Ayat ini sering diinterpretasikan sebagai penekanan agar wanita muslimah lebih fokus mengurus rumah tangga, suami, dan anak-anaknya.

Bahkan dalam Kitab al-Mawsu’at al-Fiqhiyyah al-Kuwaitiyyah, disebutkan bahwa tugas utama seorang perempuan adalah mengurus rumah tangga dan mendidik anak-anaknya.

Nabi Muhammad SAW dalam sebuah hadis yang diriwayatkan oleh Bukhari juga mengingatkan bahwa perempuan memiliki tanggung jawab besar dalam mengelola urusan rumah tangga suaminya.

Hadis tersebut berbunyi: “Perempuan itu mengatur dan bertanggung jawab atas urusan rumah suaminya.” (HR. Bukhari)

Dari hadis ini, sebagian besar ulama menyatakan bahwa peran utama perempuan dalam Islam adalah sebagai ibu rumah tangga dan pendidik anak-anaknya, serta tidak ada kewajiban bagi perempuan untuk memenuhi kebutuhan hidupnya secara finansial karena tugas tersebut sudah menjadi kewajiban suami atau ayahnya.
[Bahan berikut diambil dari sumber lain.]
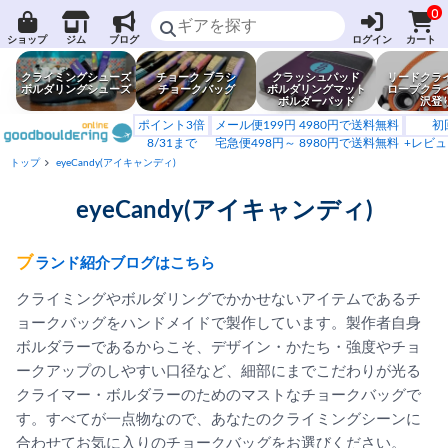
0
ショップ
ジム
ブログ
ログイン
カート
クライミングシューズ
チョーク ブラシ
クラッシュパッド
リードクラ
ボルダリングシューズ
チョークバッグ
ボルダリングマット
ロープクラ
ボルダーパッド
沢登
ポイント3倍
メール便199円 4980円で送料無料
初
8/31まで
宅急便498円～ 8980円で送料無料
+レビュ
トップ
eyeCandy(アイキャンディ)
eyeCandy(アイキャンディ)
ブランド紹介ブログは
こちら
クライミングやボルダリングでかかせないアイテムであるチ
ョークバッグをハンドメイドで製作しています。製作者自身
ボルダラーであるからこそ、デザイン・かたち・強度やチョ
ークアップのしやすい口径など、細部にまでこだわりが光る
クライマー・ボルダラーのためのマストなチョークバッグで
す。すべてが一点物なので、あなたのクライミングシーンに
合わせてお気に入りのチョークバッグをお選びください。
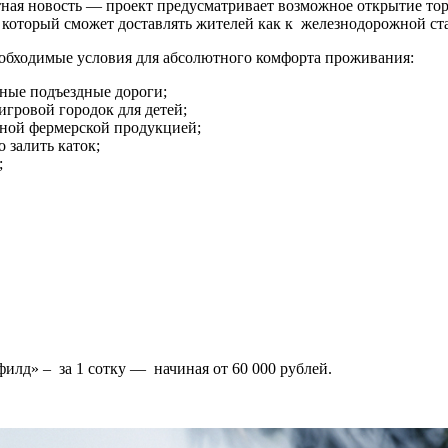
тная новость — проект предусматривает возможное открытие то
, который сможет доставлять жителей как к железнодорожной ста
еобходимые условия для абсолютного комфорта проживания:
тные подъездные дороги;
игровой городок для детей;
тной фермерской продукцией;
 залить каток;
;
илд» – за 1 сотку — начиная от 60 000 рублей.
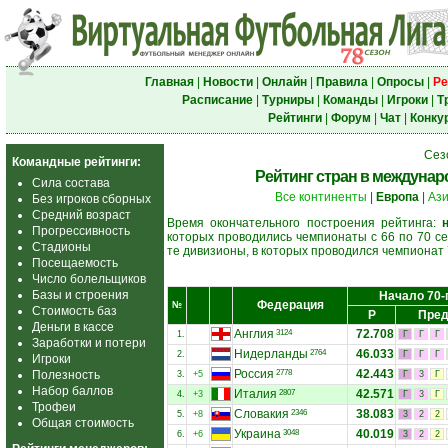
Главная
|
Новости
|
Онлайн
|
Правила
|
Опросы
|
Ре
Расписание
|
Турниры
|
Команды
|
Игроки
|
Т
Рейтинги
|
Форум
|
Чат
|
Конку
Сез
Командные рейтинги:
Рейтинг стран в междунаро
Сила состава
Все континенты
|
Европа
|
Аз
Без игроков сборных
Средний возраст
Время окончательного построения рейтинга:
Прогрессивность
которых проводились чемпионаты с 66 по 70 се
Стадионы
те дивизионы, в которых проводился чемпионат 
Посещаемость
Число болельщиков
Базы и строения
Начало 70-
Федерация
№
Стоимость баз
Р
Пред
Деньги в кассе
Англия
72.708
3124
1.
Г
Г
Г
Заработки и потери
Нидерланды
46.033
2764
2.
Г
Г
Г
Игроки
Россия
42.443
Полезность
2778
3.
+5
Г
3
Г
Набор баллов
Италия
42.571
2807
4.
+3
Г
3
Г
Трофеи
Словакия
38.083
2346
5.
+8
3
2
2
Общая стоимость
Украина
40.019
3048
6.
+6
3
2
2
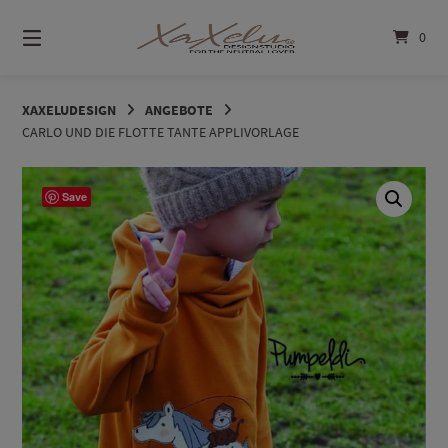
Springe
zum
0
Inhalt
XAXELUDESIGN
ANGEBOTE
CARLO UND DIE FLOTTE TANTE APPLIVORLAGE
Save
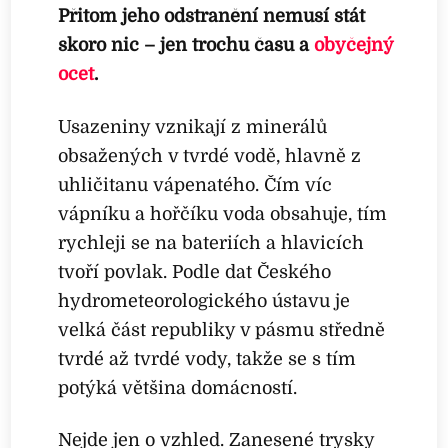
Přitom jeho odstranění nemusí stát
skoro nic – jen trochu času a
obyčejný
ocet
.
Usazeniny vznikají z minerálů
obsažených v tvrdé vodě, hlavně z
uhličitanu vápenatého. Čím víc
vápníku a hořčíku voda obsahuje, tím
rychleji se na bateriích a hlavicích
tvoří povlak. Podle dat Českého
hydrometeorologického ústavu je
velká část republiky v pásmu středně
tvrdé až tvrdé vody, takže se s tím
potýká většina domácností.
Nejde jen o vzhled. Zanesené trysky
Namun demikian, pemahaman ini tidak serta merta berarti bahwa Islam melarang perempuan untuk bekerja.

Cendekiawan dan ulama asal Mesir, Sayid Qutb, berpendapat bahwa Islam tidak melarang seorang muslimah untuk bekerja, asalkan pekerjaan yang dijalani tidak bertentangan dengan nilai-nilai agama dan kemuliaan seorang wanita.

Ia menyebutkan bahwa perempuan bisa bekerja sesuai dengan kemampuan dan kodrat kewanitaannya, baik dalam bidang profesi seperti dokter, guru, peneliti, ataupun berkontribusi sebagai tokoh masyarakat.

Jadi, Islam memberikan keleluasaan bagi wanita untuk beraktivitas di luar rumah, selama tidak melanggar syariat.

Dr. Abd al-Qadir Manshur, seorang Guru Besar Ilmu Al-Qur’an di Universitas Sayf al-Dawlah, juga menjelaskan

bahwa Islam tidak melarang wanita untuk berprofesi atau berbisnis, selama kegiatan tersebut mengikuti aturan-aturan yang ditetapkan oleh agama.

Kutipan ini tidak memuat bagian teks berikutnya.